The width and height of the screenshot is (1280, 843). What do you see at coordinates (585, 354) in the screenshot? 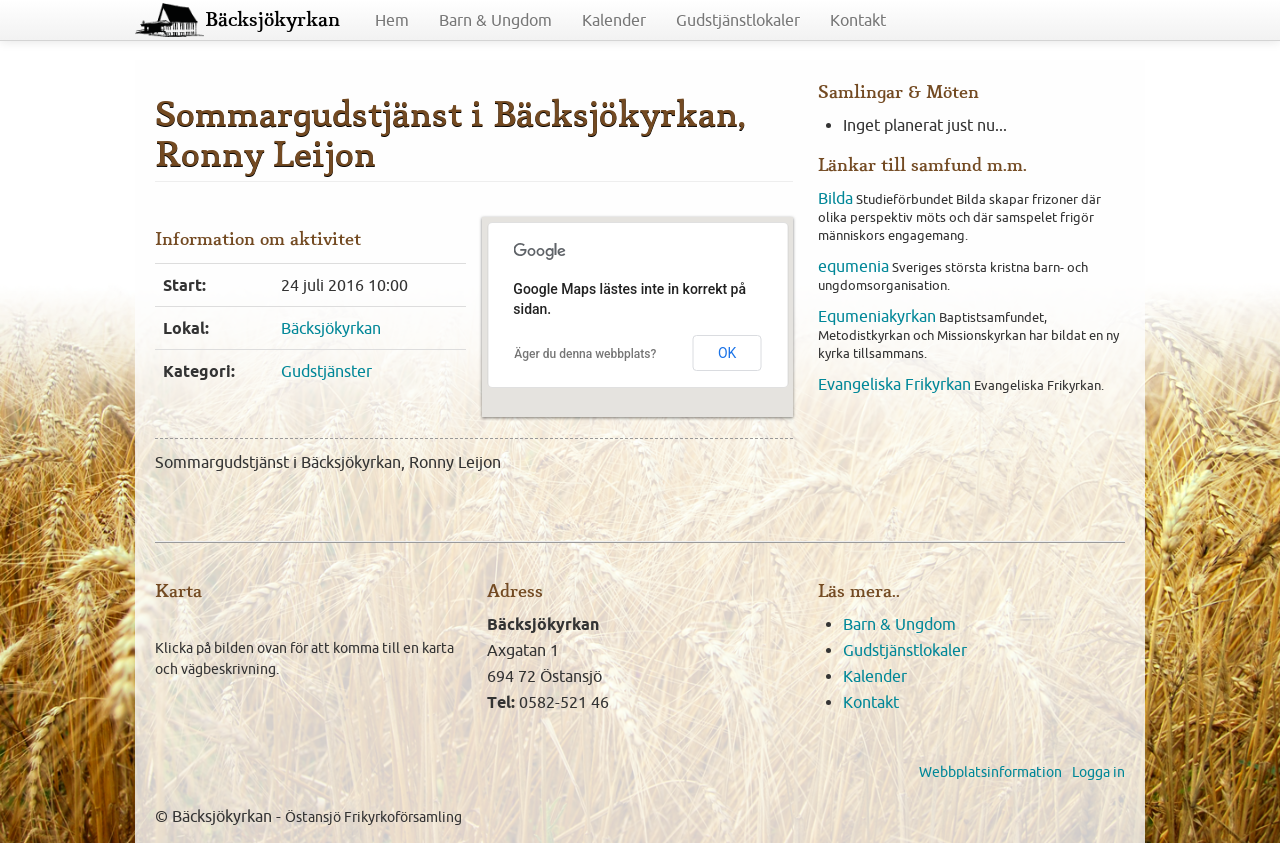
I see `Äger du denna webbplats?` at bounding box center [585, 354].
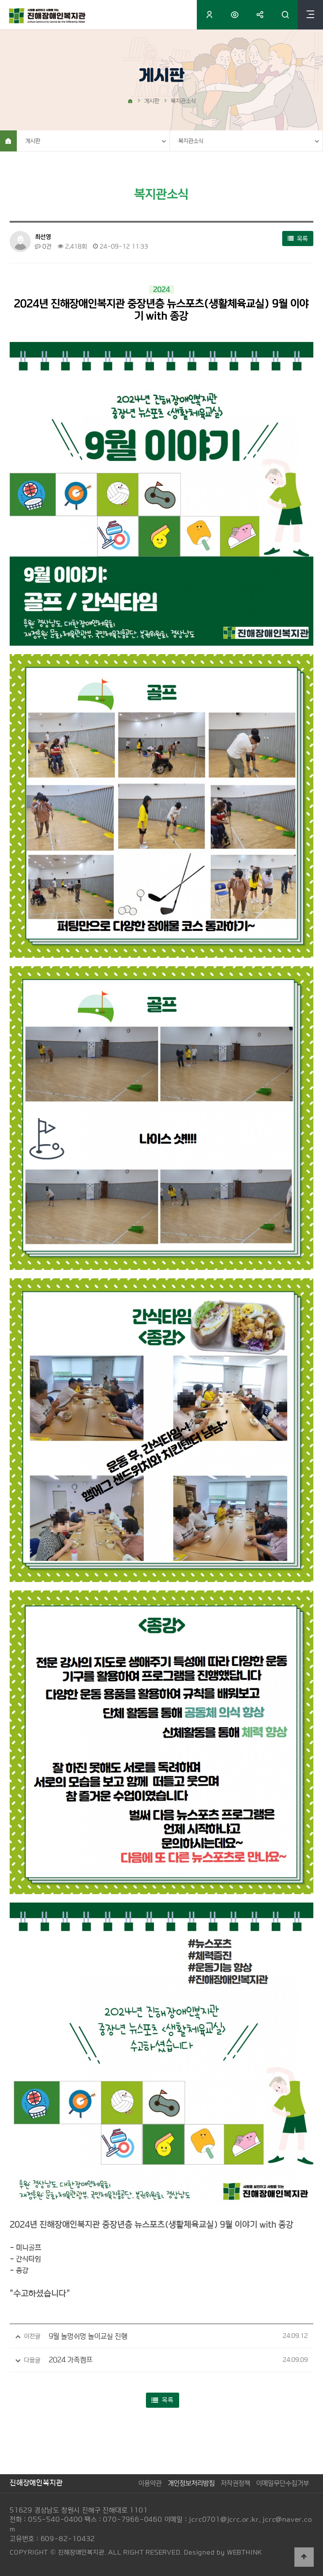 This screenshot has width=323, height=2576. What do you see at coordinates (88, 2336) in the screenshot?
I see `9월 놀멍쉬멍 놀이교실 진행` at bounding box center [88, 2336].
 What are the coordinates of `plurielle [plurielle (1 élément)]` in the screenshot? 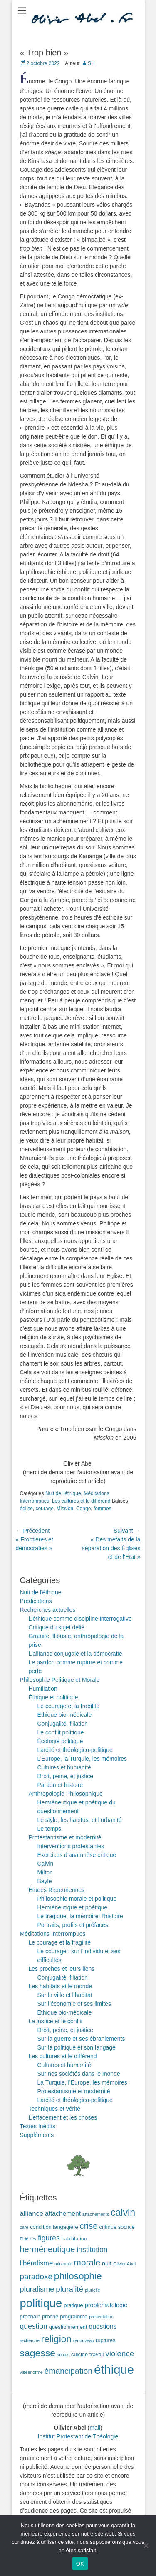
------------------------------------------------------------------------
Exercise details:
Everything in the records above should be printed exactly, apart from the pictures.

Response to the exercise:
The width and height of the screenshot is (1280, 843). What do you see at coordinates (585, 354) in the screenshot? 
I see `Äger du denna webbplats?` at bounding box center [585, 354].
 This screenshot has width=323, height=2576. What do you see at coordinates (88, 2336) in the screenshot?
I see `9월 놀멍쉬멍 놀이교실 진행` at bounding box center [88, 2336].
 What are the coordinates of `plurielle [plurielle (1 élément)]` in the screenshot? 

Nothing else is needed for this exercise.